Search the records for the word "Schwimmradler" and report each line that has it.
*** Opening MATERIAL FOR THE TASK ***
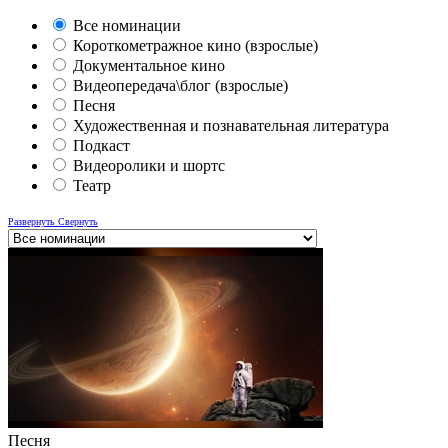
Все номинации
Короткометражное кино (взрослые)
Документальное кино
Видеопередача\блог (взрослые)
Песня
Художественная и познавательная литература
Подкаст
Видеоролики и шортс
Театр
Развернуть
Свернуть
Песня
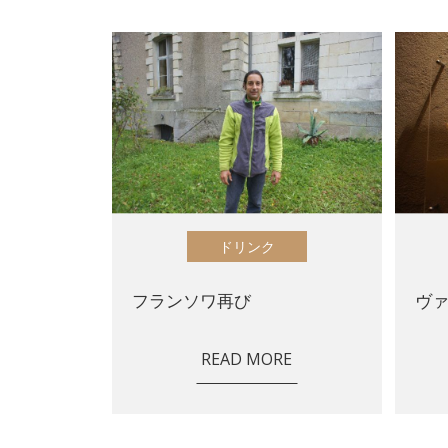
ドリンク
フランソワ再び
ヴ
READ MORE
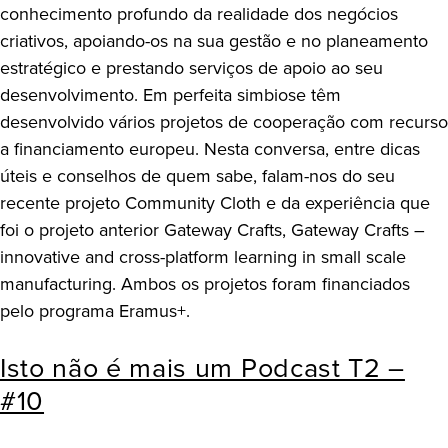
conhecimento profundo da realidade dos negócios
criativos, apoiando-os na sua gestão e no planeamento
estratégico e prestando serviços de apoio ao seu
desenvolvimento. Em perfeita simbiose têm
desenvolvido vários projetos de cooperação com recurso
a financiamento europeu. Nesta conversa, entre dicas
úteis e conselhos de quem sabe, falam-nos do seu
recente projeto Community Cloth e da experiência que
foi o projeto anterior Gateway Crafts, Gateway Crafts –
innovative and cross-platform learning in small scale
manufacturing. Ambos os projetos foram financiados
pelo programa Eramus+.
Isto não é mais um Podcast T2 –
#10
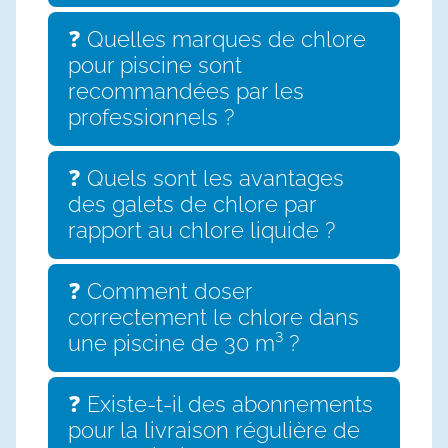
❓ Quelles marques de chlore
pour piscine sont
recommandées par les
professionnels ?
❓ Quels sont les avantages
des galets de chlore par
rapport au chlore liquide ?
❓ Comment doser
correctement le chlore dans
une piscine de 30 m³ ?
❓ Existe-t-il des abonnements
pour la livraison régulière de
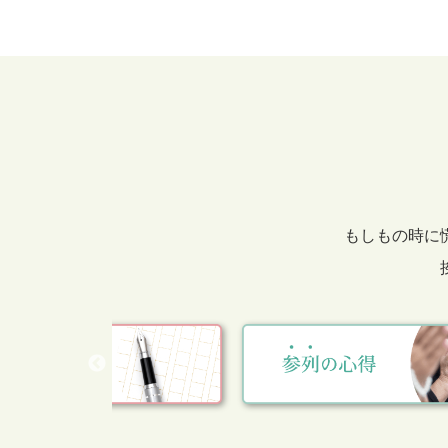
もしもの時に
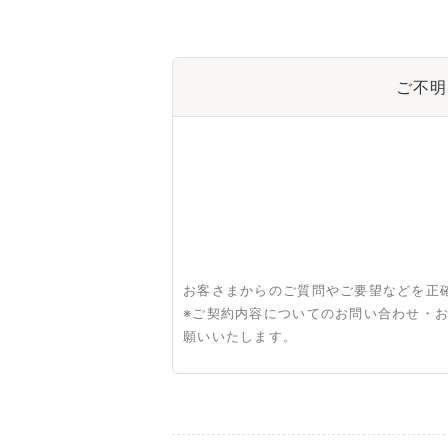
ご不明
お客さまからのご質問やご要望などを正
※ご契約内容についてのお問い合わせ・
願いいたします。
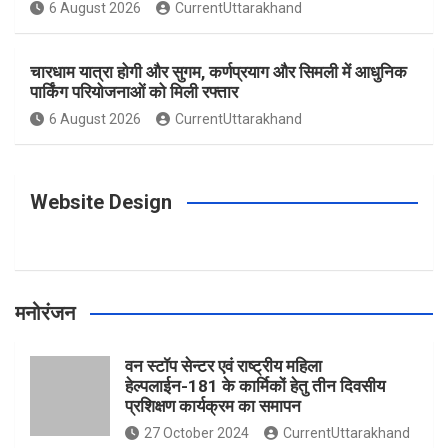
o
g
r
e
b
6 August 2026
CurrentUttarakhand
o
r
e
r
e
चारधाम यात्रा होगी और सुगम, कर्णप्रयाग और सिमली में आधुनिक
पार्किंग परियोजनाओं को मिली रफ्तार
6 August 2026
CurrentUttarakhand
k
a
s
m
t
Website Design
मनोरंजन
वन स्टॉप सेन्टर एवं राष्ट्रीय महिला
हेल्पलाईन-181 के कार्मिकों हेतु तीन दिवसीय
प्रशिक्षण कार्यक्रम का समापन
27 October 2024
CurrentUttarakhand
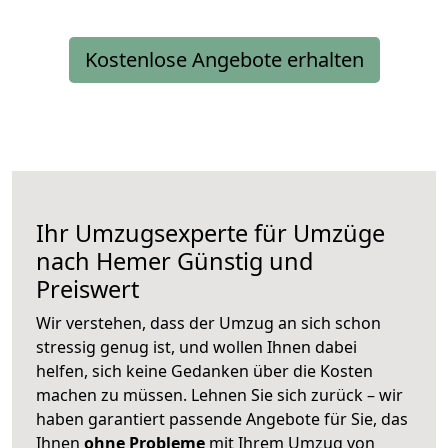
Kostenlose Angebote erhalten
Ihr Umzugsexperte für Umzüge
nach
Hemer
Günstig und
Preiswert
Wir verstehen, dass der Umzug an sich schon
stressig genug ist, und wollen Ihnen dabei
helfen, sich keine Gedanken über die Kosten
machen zu müssen. Lehnen Sie sich zurück – wir
haben garantiert passende Angebote für Sie, das
Ihnen
ohne Probleme
mit Ihrem Umzug von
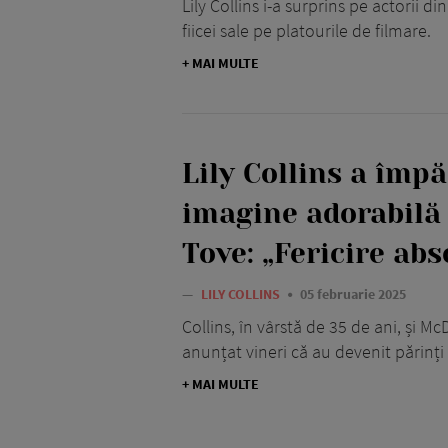
Lily Collins i-a surprins pe actorii di
fiicei sale pe platourile de filmare.
+ MAI MULTE
Lily Collins a împă
imagine adorabilă c
Tove: „Fericire abs
—
LILY COLLINS
05 februarie 2025
Collins, în vârstă de 35 de ani, și M
anunțat vineri că au devenit părinț
+ MAI MULTE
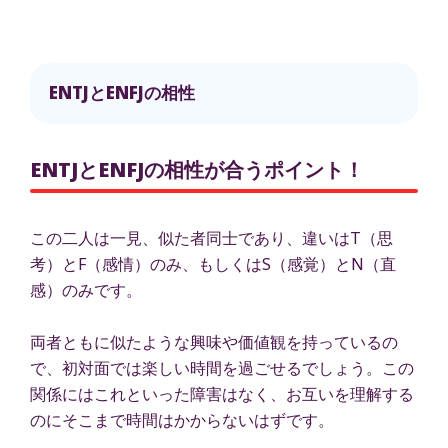
ENTJとENFJの相性
ENTJとENFJの相性が合うポイント！
この二人は一見、似た者同士であり、違いはT（思
考）とF（感情）のみ、もしくはS（感覚）とN（直
感）のみです。
両者ともに似たような興味や価値観を持っているの
で、初対面では楽しい時間を過ごせるでしょう。この
関係にはこれといった障害はなく、お互いを理解する
のにそこまで時間はかからないはずです。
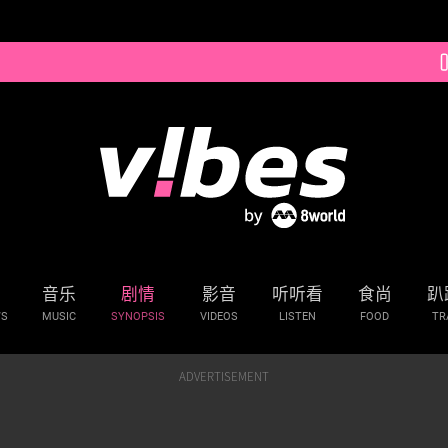
音乐
剧情
影音
听听看
食尚
趴
WS
MUSIC
SYNOPSIS
VIDEOS
LISTEN
FOOD
TR
ADVERTISEMENT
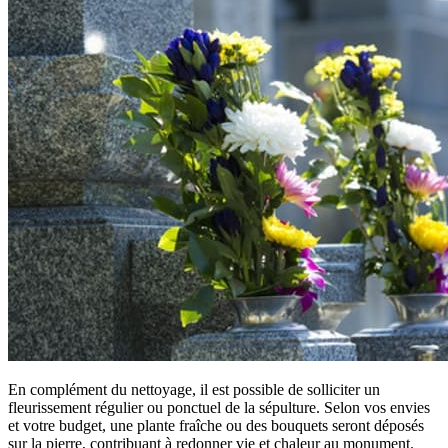
En complément du nettoyage, il est possible de solliciter un
fleurissement régulier ou ponctuel de la sépulture. Selon vos envies
et votre budget, une plante fraîche ou des bouquets seront déposés
sur la pierre, contribuant à redonner vie et chaleur au monument.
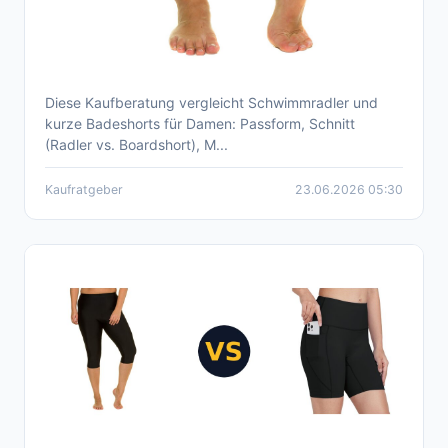
Diese Kaufberatung vergleicht Schwimmradler und
Schwimmradler Damen: Kaufberatung &
kurze Badeshorts für Damen: Passform, Schnitt
Empfehlungen 2026
(Radler vs. Boardshort), M...
Kaufratgeber
23.06.2026 05:30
*** Closing MATERIAL FOR THE TASK ***
● **EXERCISE RESPONSE**:
Diese Kaufberatung vergleicht Schwimmradler und
Schwimmradler Damen: Kaufberatung &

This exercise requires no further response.